Solar eclipse of August 11, 1999 | |
---|---|
Type of eclipse | |
Nature | Total |
Gamma | 0.5062 |
Magnitude | 1.0286 |
Maximum eclipse | |
Duration | 143 s (2 min 23 s) |
Location | Ocnele Mari, Vâlcea County, Romania |
Coordinates | 45°06′N 24°18′E / 45.1°N 24.3°E |
Max. width of band | 112 km (70 mi) |
Times (UTC) | |
Greatest eclipse | 11:04:09 |
References | |
Saros | 145 (21 of 77) |
Catalog # (SE5000) | 9506 |
A total solar eclipse occurred at the Moon’s ascending node of orbit on Wednesday, August 11, 1999 with a magnitude of 1.0286. A solar eclipse occurs when the moon passes between earth and the sun, thereby totally or partly obscuring the image of the sun for a viewer on earth. A total solar eclipse occurs when the moon's apparent diameter is larger than the sun's, blocking all direct sunlight, turning day into darkness. Totality occurs in a narrow path across earth's surface, with the partial solar eclipse visible over a surrounding region thousands of kilometres wide. The path of the moon's shadow began in the Atlantic Ocean and, before noon, was traversing the southern United Kingdom, northern France, Belgium, Luxembourg, southern Germany, Austria, Slovenia, Croatia, Hungary, and northern FR Yugoslavia (Vojvodina).
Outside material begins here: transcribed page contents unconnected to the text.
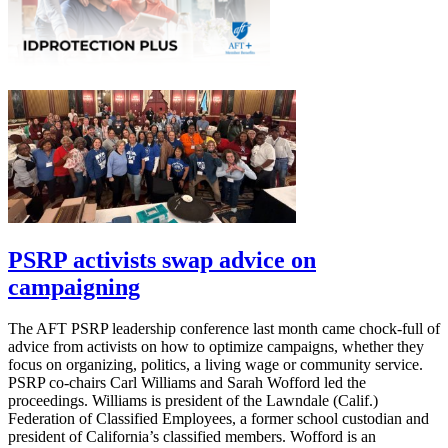
PSRP activists swap advice on
campaigning
The AFT PSRP leadership conference last month came chock-full of
advice from activists on how to optimize campaigns, whether they
focus on organizing, politics, a living wage or community service.
PSRP co-chairs Carl Williams and Sarah Wofford led the
proceedings. Williams is president of the Lawndale (Calif.)
Federation of Classified Employees, a former school custodian and
president of California’s classified members. Wofford is an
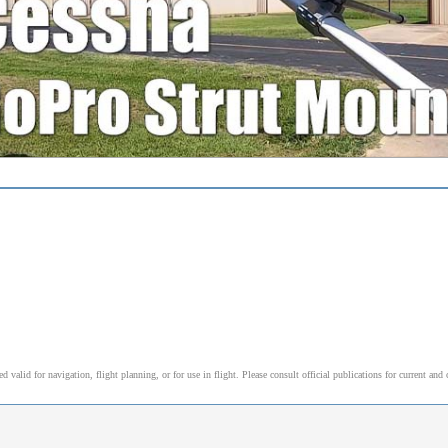
alid for navigation, flight planning, or for use in flight. Please consult official publications for current and 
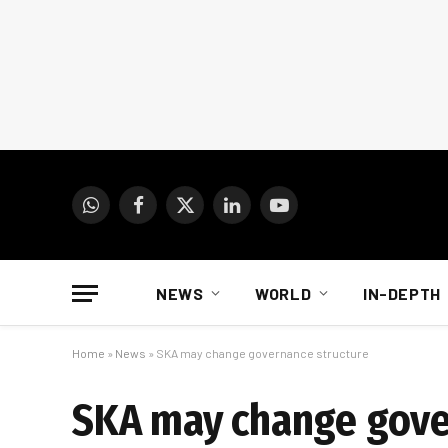
WhatsApp
Facebook
X
LinkedIn
YouTube
(Twitter)
NEWS
WORLD
IN-DEPTH
Home
»
News
»
SKA may change governance structure
SKA may change gove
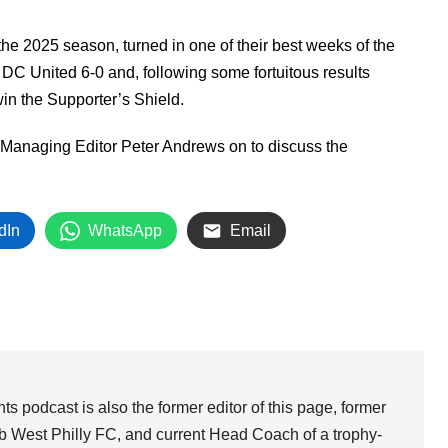
Arrow
keys
the 2025 season, turned in one of their best weeks of the
to
 DC United 6-0 and, following some fortuitous results
increase
n the Supporter’s Shield.
or
 Managing Editor Peter Andrews on to discuss the
decrease
volume.
dIn
WhatsApp
Email
ts podcast is also the former editor of this page, former
b West Philly FC, and current Head Coach of a trophy-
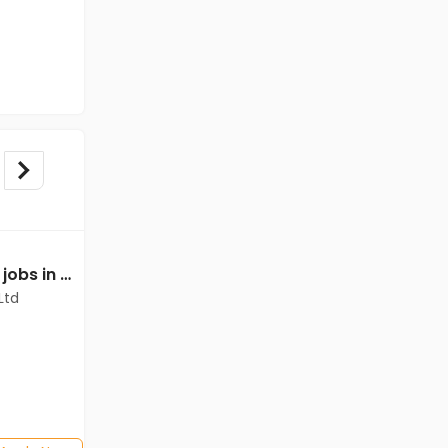
Technical Supervisor jobs in Cadila Pharmaceuticals Ltd at Dholka
Technical Supervisor jobs in Cadila Pharmaceuticals Ltd at Dholka
Ltd
Cadila Pharmaceuticals Ltd
Dholka
Freshers
Salary not disclosed
Any Graduate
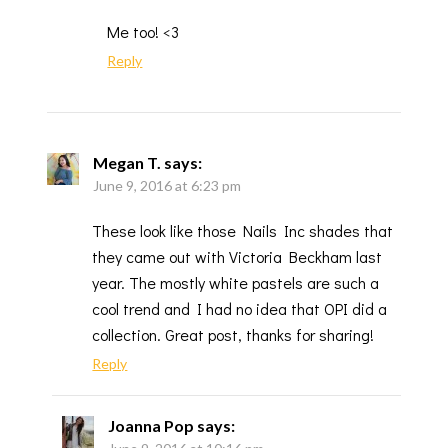
Me too! <3
Reply
Megan T.
says:
June 9, 2016 at 6:23 pm
These look like those Nails Inc shades that
they came out with Victoria Beckham last
year. The mostly white pastels are such a
cool trend and I had no idea that OPI did a
collection. Great post, thanks for sharing!
Reply
Joanna Pop
says:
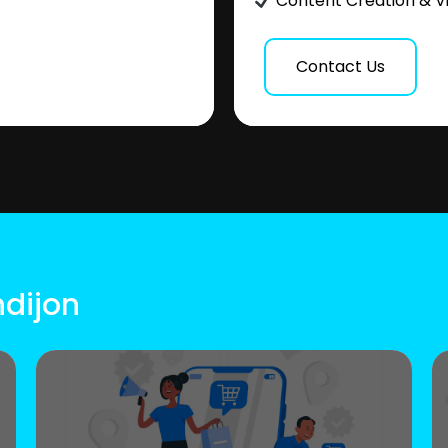
Content Creation & V
Contact Us
ndijon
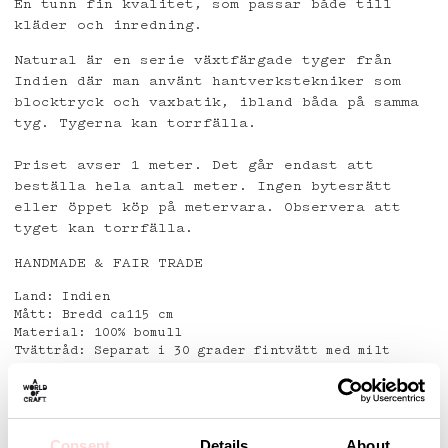
En tunn fin kvalitet, som passar både till
kläder och inredning.
Natural är en serie växtfärgade tyger från
Indien där man använt hantverkstekniker som
blocktryck och vaxbatik, ibland båda på samma
tyg. Tygerna kan torrfälla.
Priset avser 1 meter. Det går endast att
beställa hela antal meter. Ingen bytesrätt
eller öppet köp på metervara. Observera att
tyget kan torrfälla.
HANDMADE & FAIR TRADE
Land: Indien
Mått: Bredd ca115 cm
Material: 100% bomull
Tvättråd: Separat i 30 grader fintvätt med milt
tvättmedel.
Använd ej fläckborttagningsmedel.
Detaljer
Consent
Details
About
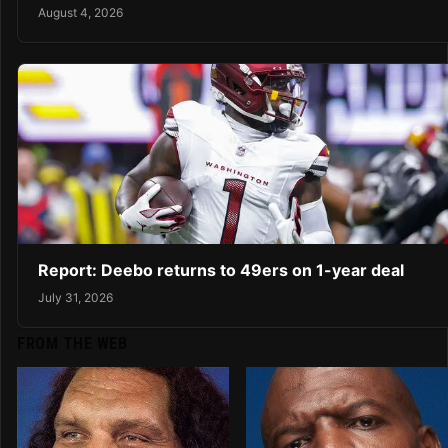
August 4, 2026
Report: Deebo returns to 49ers on 1-year deal
July 31, 2026
FROM THE WEB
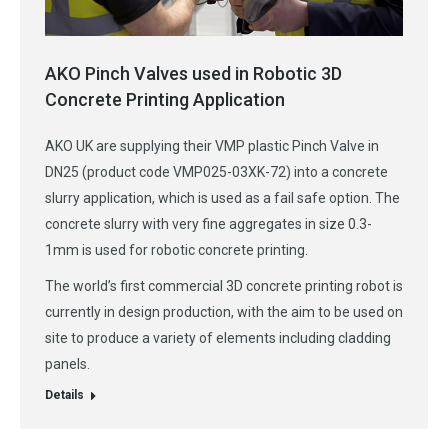
AKO Pinch Valves used in Robotic 3D
Concrete Printing Application
AKO UK are supplying their VMP plastic Pinch Valve in
DN25 (product code VMP025-03XK-72) into a concrete
slurry application, which is used as a fail safe option. The
concrete slurry with very fine aggregates in size 0.3-
1mm is used for robotic concrete printing.
The world’s first commercial 3D concrete printing robot is
currently in design production, with the aim to be used on
site to produce a variety of elements including cladding
panels.
Details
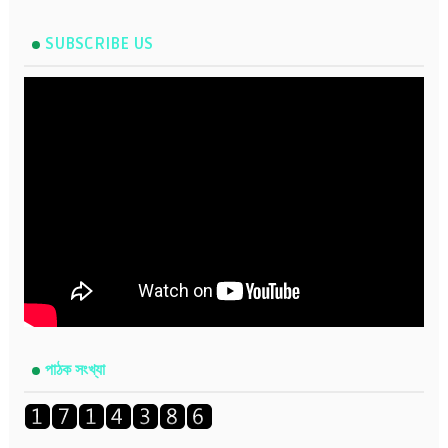
SUBSCRIBE US
পাঠক সংখ্যা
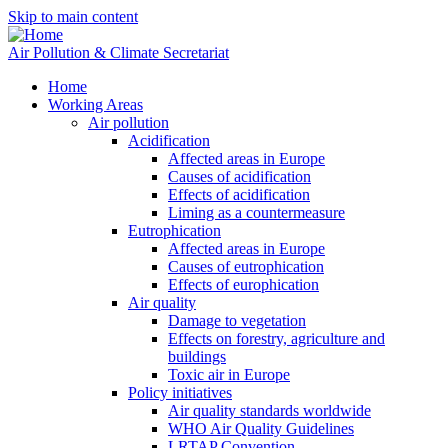
Skip to main content
Air Pollution & Climate Secretariat
Home
Working Areas
Air pollution
Acidification
Affected areas in Europe
Causes of acidification
Effects of acidification
Liming as a countermeasure
Eutrophication
Affected areas in Europe
Causes of eutrophication
Effects of europhication
Air quality
Damage to vegetation
Effects on forestry, agriculture and
buildings
Toxic air in Europe
Policy initiatives
Air quality standards worldwide
WHO Air Quality Guidelines
LRTAP Convention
The eclipse's maximum was at 11:03 UTC at 45°06′N 24°18′E / 45.1°N 24.3°E in Romania (next to the town of Ocnele Mari near Râmnicu Vâlcea);[1][2][3] and it continued across Bulgaria, the Black Sea, Turkey, the northeastern tip of Syria, northern Iraq, Iran, southern Pakistan and Srikakulam in India and ended in the Bay of Bengal.
It was the first total eclipse visible from Europe since 22 July 1990, and the first visible in the United Kingdom since 29 June 1927.